Hey @Jason_Weinberg ,

I don’t know if that’s happening outside of the snippet you posted, but you need to provide the metric you want ray.tune to tune for! Otherwise it will default to the mean reward which is not present in your case!

Cheers

Oh yeah that is here, you can see in the error message I am specifying the “is” metric.

mflow = CustomMLflowLogger(tracking_uri=mlflow_url, experiment_name=experiment_name)
stop = {"training_iteration": 1}


t = Tuner(DQN,
          param_space=config.to_dict(),
          run_config=air.RunConfig(stop=stop, callbacks=[mflow]))
results = t.fit()
#TODO look into why metric cannot be found but I can see it in "off_policy_estimator"
best_model = results.get_best_result(metric='is', mode='max')
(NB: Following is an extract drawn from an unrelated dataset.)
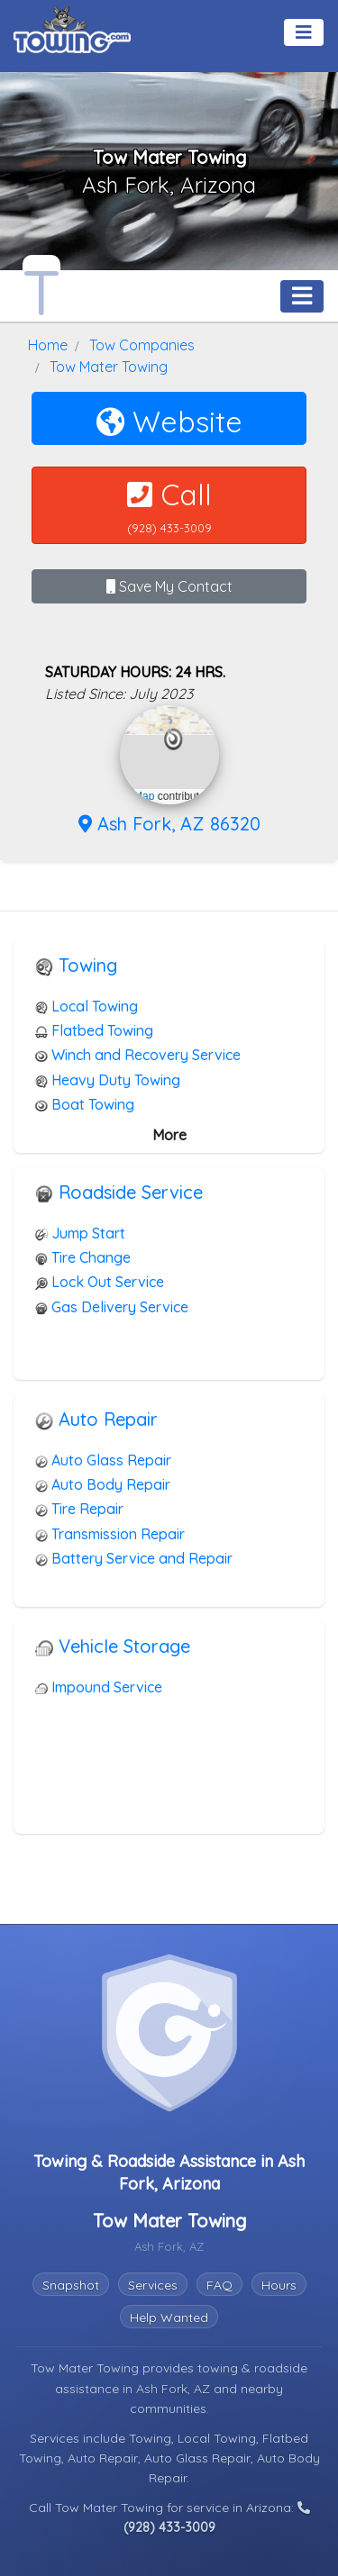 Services (153, 2285)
Tune does not scan through the whole dictionary to find metrics with the danger of collisions.
You have to specify a full path into the results dictionary where tune can find the metric you want.
The metric you want is at “evaluation/off_policy_estimator/is” and not at “is”!

1 Like

ahh ok, I didn’t know you could use paths in those metrics, interesting syntax on that. Thank you!

This ended up working. My model is training great now thank you!

best_model = results.get_best_result(metric='evaluation/off_policy_estimator/is/v_behavior', mode='max')

I will say that this is not documented very well, you have to do so much trial and error just to figure this out.

3 Likes